Mayor of Gloucester Township, New Jersey
- Incumbent
- Assumed office January 2, 2010
- Preceded by: Cindy Rau-Hatton

Member of the New Jersey General Assembly from the 4th district
- In office January 13, 2004 – January 8, 2008 Serving with Robert J. Smith II, Paul D. Moriarty
- Preceded by: Stephen Altamuro
- Succeeded by: Sandra Love

Personal details
- Born: February 28, 1967 (age 59)
- Party: Democratic Party
- Spouse: Michelle Mayer (m. 2015)
- Alma mater: Rutgers University–Camden

= David R. Mayer =

American politician

David R. Mayer (born February 28, 1967) is an American Democratic Party politician and the current mayor of Gloucester Township, New Jersey.

Mayer served in the New Jersey General Assembly from 2004 to 2008, where he represented the 4th Legislative District.

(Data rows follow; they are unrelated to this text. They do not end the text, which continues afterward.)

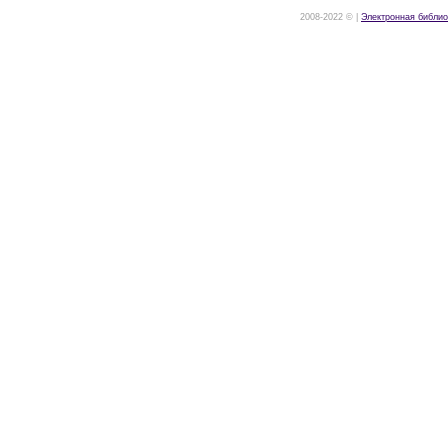
2008-2022 © |
Электронная библио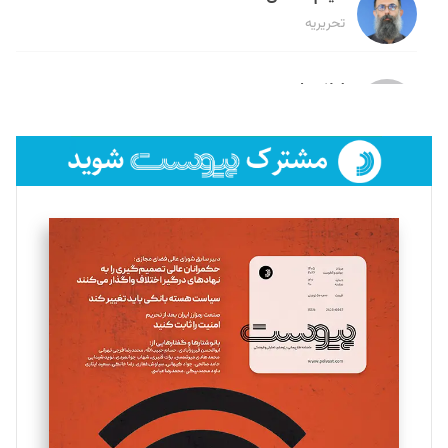
تحریریه
لیلا حنارود
تحریریه
فائزه فتحی رستمی
تحریریه
سروش کرمیان
تحریریه
مینا پاکدل
تحریریه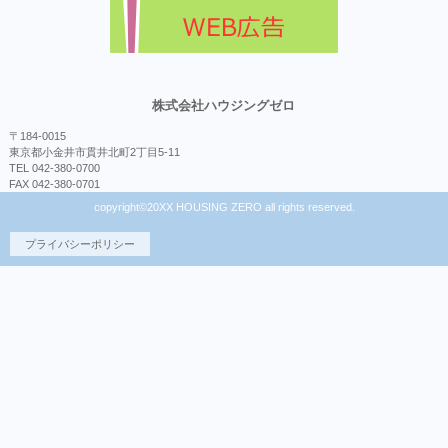
株式会社ハウジングゼロ
〒184-0015
東京都小金井市貫井北町2丁目5-11
TEL 042-380-0700
FAX 042-380-0701
copyright©20XX HOUSING ZERO all rights reserved.
プライバシーポリシー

He was a member of the General Assembly's Education Committee, Transportation and Public Works Committee, and the Intergovernmental Relations Commission.

Mayer served in the Camden County Clerk's Office from 1995 to 2003 as Chief of Staff. He was a member of the Gloucester Township Council from 2002 to 2003. From 1990 to 1995 he was the district director of U.S. Representative Robert Andrews’s District Office for the New Jersey's First Congressional District. Mayer taught courses in political science at Rowan University and in public administration at Rutgers University-Camden.

==Biography==
Mayer graduated from Rutgers University–Camden with a B.A. in Psychology and a M.P.A. in Public Policy. He was awarded a J.D. degree from Rutgers School of Law–Camden. He is a resident of the Blackwood section of Gloucester Township.

Mayer was elected mayor of Gloucester Township, New Jersey and took office on January 2, 2010. In 2015, he married Camden County Freeholder Michelle Gentek-Mayer.

Mayor Mayer is an adjunct professor at Rowan University, teaching courses on public administration, public policy, and political science.